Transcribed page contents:

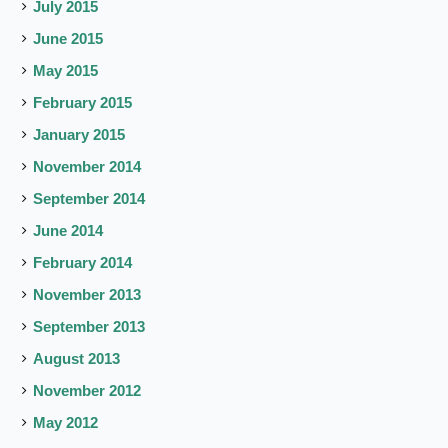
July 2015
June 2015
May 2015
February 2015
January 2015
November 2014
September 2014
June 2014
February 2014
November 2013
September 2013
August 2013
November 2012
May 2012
---
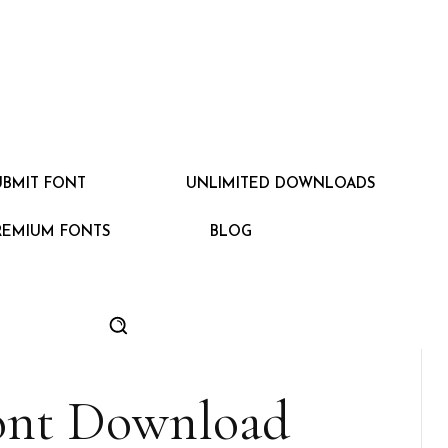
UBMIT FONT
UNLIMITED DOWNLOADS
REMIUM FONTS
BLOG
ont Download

PROBLEM STATEMENT:
Wherever the string "November" appears in the entries above, list that line.

WRITTEN REPLY:
November 2014
November 2013
November 2012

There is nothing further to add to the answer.